Fed Concerned About Overheated Markets Amid Record Bond Buys

Federal Reserve officials are voicing increased concern that record-low interest rates are overheating markets for assets from farmland to junk bonds, which could heighten risks when they reverse their unprecedented bond purchases.

Investors have been snapping up riskier assets since the Fed boosted its bond buying to reduce long-term borrowing costs after cutting its overnight rate target close to zero in December 2008. Enthusiasm for speculative-grade bonds is at unprecedented levels, driving a Credit Suisse index that tracks the yield on more than 1,500 issues to a record-low 5.9 percent last week.

Now, as central bankers boost their stimulus with additional bond purchases, policy makers from Chairman Ben S. Bernanke to Kansas City Fed President Esther George are on the lookout for financial distortions that may reverse abruptly when the Fed stops adding to its portfolio and eventually shrinks it.

“Prices of assets such as bonds, agricultural land, and high-yield and leveraged loans are at historically high levels,” George said in a speech last week. “We must not ignore the possibility that the low-interest rate policy may be creating incentives that lead to future financial imbalances.”

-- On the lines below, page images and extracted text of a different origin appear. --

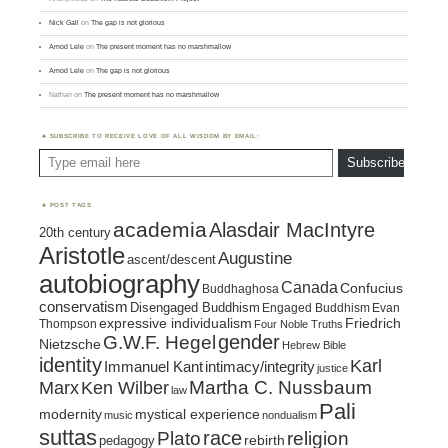
Nick Gall
on
The gap is not glorious
Amod Lele
on
The present moment has no marshmallow
Amod Lele
on
The gap is not glorious
Nathan
on
The present moment has no marshmallow
SUBSCRIBE TO RECEIVE LOVE OF ALL WISDOM BY EMAIL:
Type email here
Subscribe
POST TAGS
academia
Alasdair MacIntyre
20th century
Aristotle
Augustine
ascent/descent
autobiography
Canada
Confucius
Buddhaghosa
conservatism
Disengaged Buddhism
Engaged Buddhism
Evan
expressive individualism
Friedrich
Thompson
Four Noble Truths
gender
G.W.F. Hegel
Nietzsche
Hebrew Bible
identity
Karl
intimacy/integrity
Immanuel Kant
justice
Marx
Ken Wilber
Martha C. Nussbaum
law
Pali
mystical experience
modernity
music
nondualism
suttas
race
religion
Plato
pedagogy
rebirth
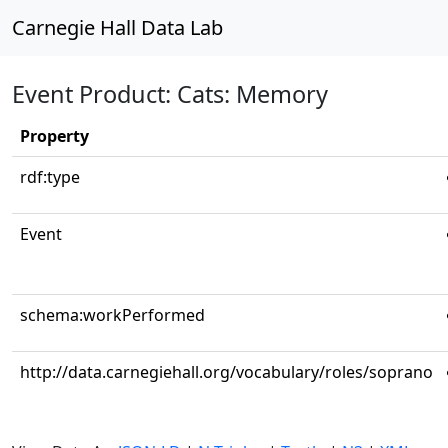
Carnegie Hall Data Lab
Event Product: Cats: Memory
Property
rdf:type
Event
schema:workPerformed
http://data.carnegiehall.org/vocabulary/roles/soprano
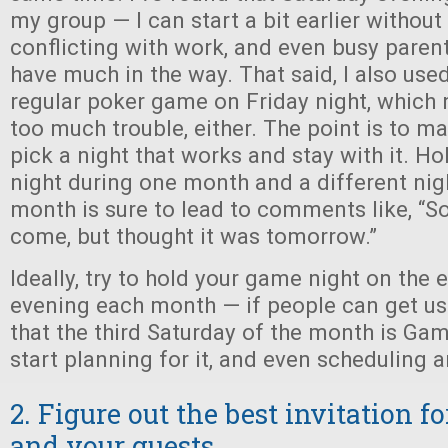
my group — I can start a bit earlier withou
conflicting with work, and even busy parent
have much in the way. That said, I also used
regular poker game on Friday night, which
too much trouble, either. The point is to m
pick a night that works and stay with it. Ho
night during one month and a different nig
month is sure to lead to comments like, “So
come, but thought it was tomorrow.”
Ideally, try to hold your game night on the
evening each month — if people can get us
that the third Saturday of the month is Game
start planning for it, and even scheduling a
2. Figure out the best invitation f
and your guests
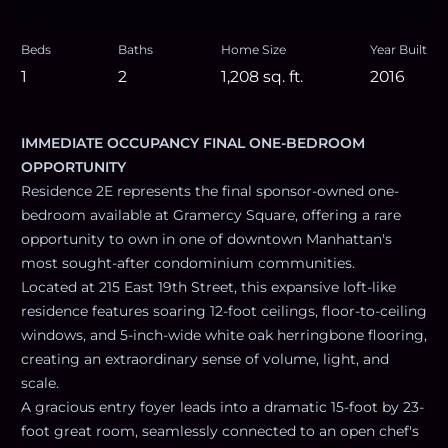
Beds
Baths
Home Size
Year Built
1
2
1,208
sq. ft.
2016
IMMEDIATE OCCUPANCY FINAL ONE-BEDROOM
OPPORTUNITY
Residence 2E represents the final sponsor-owned one-
bedroom available at Gramercy Square, offering a rare
opportunity to own in one of downtown Manhattan's
most sought-after condominium communities.
Located at 215 East 19th Street, this expansive loft-like
residence features soaring 12-foot ceilings, floor-to-ceiling
windows, and 5-inch-wide white oak herringbone flooring,
creating an extraordinary sense of volume, light, and
scale.
A gracious entry foyer leads into a dramatic 15-foot by 23-
foot great room, seamlessly connected to an open chef's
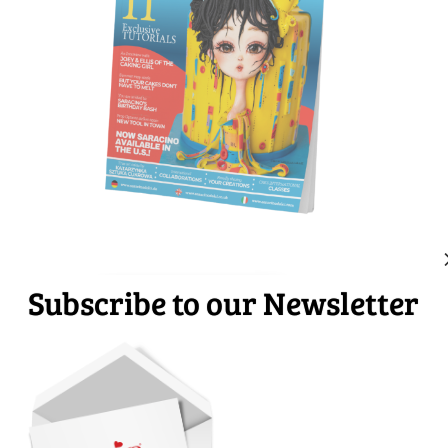
Subscribe to our Newsletter
Download
Subscribe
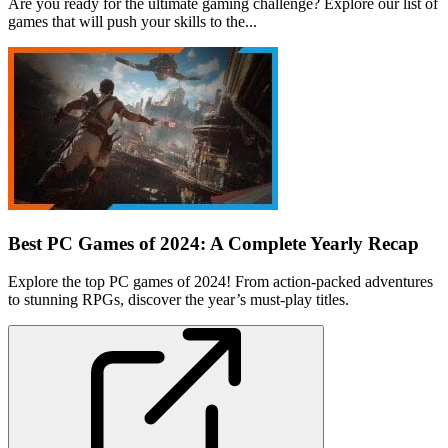
Are you ready for the ultimate gaming challenge? Explore our list of
games that will push your skills to the...
Best PC Games of 2024: A Complete Yearly Recap
Explore the top PC games of 2024! From action-packed adventures
to stunning RPGs, discover the year’s must-play titles.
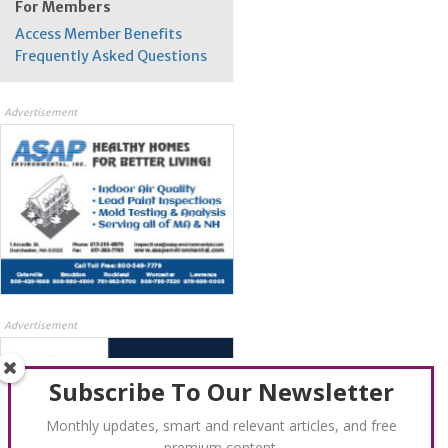
For Members
Access Member Benefits
Frequently Asked Questions
Advertisement
Advertisement
Subscribe To Our Newsletter
Monthly updates, smart and relevant articles, and free
premium content.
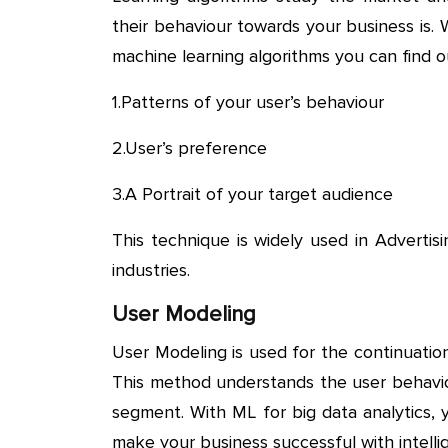
their behaviour towards your business is.
machine learning algorithms you can find o
1.Patterns of your user’s behaviour
2.User’s preference
3.A Portrait of your target audience
This technique is widely used in Adverti
industries.
User Modeling
User Modeling is used for the continuati
This method understands the user behaviou
segment. With ML for big data analytics, 
make your business successful with intellig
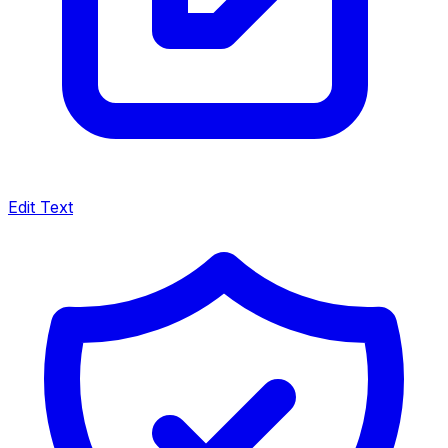
Edit Text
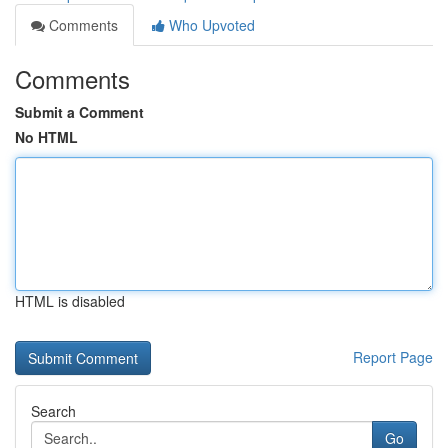
Comments
Who Upvoted
Comments
Submit a Comment
No HTML
HTML is disabled
Report Page
Search
Go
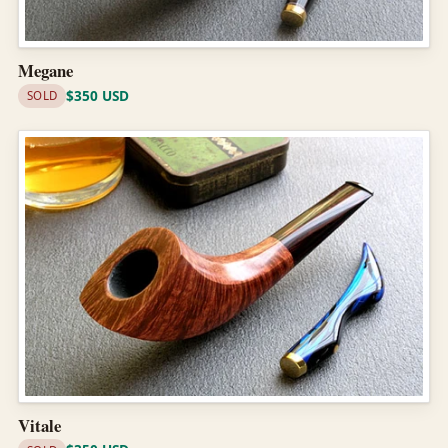
Megane
$350 USD
SOLD
Vitale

I only have one response to Mr. Fed. Your concerns are too late! In October 2012 I referenced this very issue, which is a repeat of warnings I have made previously.

The Fed is responsible for creating these “market distortions” — isn’t it special that they are now trying to warn us about them?

Let me rewrite this article in one run-on compound sentence: The Fed is seeing that they have created the mother of all bubbles and that this will not turn out well, so they figure that if they warn about the impending doom they will be able to say, “We warned you!” and duck responsibility.

Here’s another quote from the article:

“There is no pulling back a little,” [Drew Matus, senior U.S. economist] said. When the Fed begins to shrink its portfolio, investors will start to price in the entire stock of bonds coming back into the market. “It is always going to be hard to disengage in a very gradual manner.”

Now let me paint you an image. Ben Bernanke is holding a fire hose, and on the end of that fire hose he has a regular balloon with the water turned up full-blast, and the balloon is stretched to the max. Now he realizes that if he continues to let the water run, the balloon will soon burst. But in his other hand, he has a sewing needle, and he’s trying to figure out how to prick this balloon and let the water slowly drain. My answer to this is that it is IMPOSSIBLE.